Prof. Dr. Aydın, Sağlık Bakanı Fahrettin Koca’nın ‘Artık kısıtlama yok çünkü aşı var’ sözlerini anımsatarak, “Bu cümle fazlaca kıymetli bir cümle çünkü aşı var. Aşının şu anda ulaşılabilir olduğu her yerde aşıya ulaşabiliyorsunuz ve yaptırabiliyorsunuz. Bu aşıya uyarak kısıtlamaları kendimiz yönetebiliriz. Türkiye’de önümüzdeki bir zaman dilimi içerisinde kısıtlama beklemiyorum. niçin beklemiyorum? Vaka sayıları şu anda 28-30 binlerde, yatan hasta ve yoğun bakım yoğunluğu açısından baktığımız zaman orada şu anda sistemin tıkanmasına ait belirti ve bulgu yok. Sistem kendini yönetiyor. bu biçimde devam ettiği sürece de Türkiye’nin kuvvetli sağlık altyapı sistemi bu sayılarda bir açık vermeden devam eder. bu biçimde olunca bir kısıtlama gelmesi söz konusu değil. Kısıtlamadan daha öteye kendi kendimizi kısıtlayarak ve yönlendirerek aşı olmamız gerekiyor. Önümüzdeki günler içerisinde aşı olma oranını artırır, aşı olmayan bir 10 milyonun daha aşı olmalarını sağlayabilirsek normalleşebiliriz” diye konuştu.
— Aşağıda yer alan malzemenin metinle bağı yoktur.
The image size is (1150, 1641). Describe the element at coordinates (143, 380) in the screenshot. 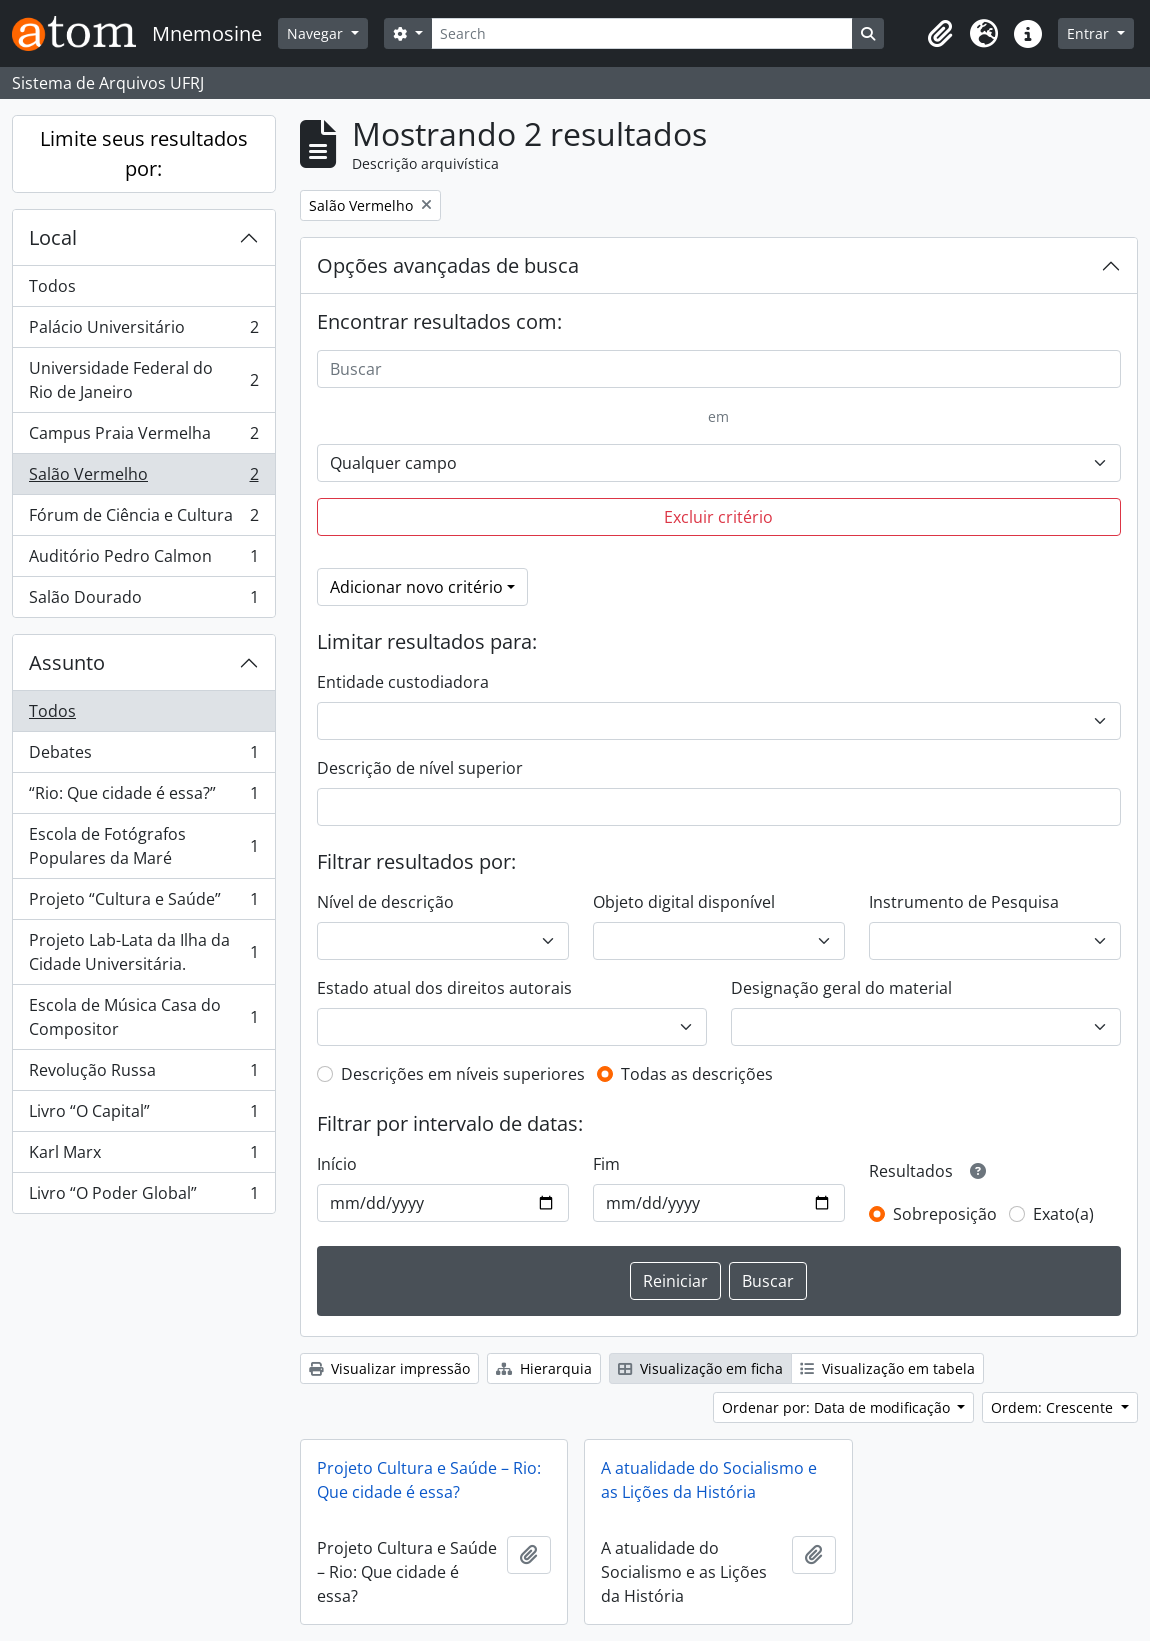

I see `Universidade Federal do Rio de Janeiro` at that location.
“BU İMKANA OMUZ VERMEK GEREKİYOR”
Prof. Dr. Aydın, Türkiye’de şu anda 2 doz Sinovac aşısı yaptırmış olup, 3’üncü hatırlatma dozuna gelmiş önemli kitle olduğunu söyleyerek, şunları kaydetti:
“3’üncü hatırlatma dozuna gelmiş kesimi özellikle aşı olmaya davet ediyoruz. Hatırlatma dozu aşamanıza geldiğinizde Sağlık Bakanlığı size bir imkan sunuyor; hatırlatma dozunu isterseniz Sinovac aşısı ya da Turkovac aşısıyla tamamlayın çünkü onları karşılaştırılarak elde edilen sonuçla Turkovac acil kullanım onayı alma imkanına sahip çünkü ikisi aynı aşı. O niçinle 2 doz Sinovac aşısı olmuş ve hatırlatma dozuna gelmiş olan insanlarımızı, yerli ve milli aşının 3 bin kişilik çalışma profilini dolduracak sayıya kadar Turkovac aşısını tercih etmelerini istiyoruz. Değerlendirme sürecini tamamladığımızda yerli ve milli Turkovac aşısının da acil kullanım onayı alıp arkasından üretime geçebilme imkanı var. Bu imkana omuz vermek gerekiyor. Bu imkana geçtiği zaman ne demektir? Türkiye’nin milyarlarca dolar aşı ithalatına verdiği para ülkemizde kalacak, ülkemizin bir aşısı olacak. Ben de eğer 2 doz Sinovac aşımdan daha sonra 3’üncü doz aşımı yaptırmış olmasaydım Turkovac aşısı yaptırıp 3 bin kişilik çalışma grubunda yer almak isterdim.”
Haber Sitelerinden Alıntı Yapılmıştır.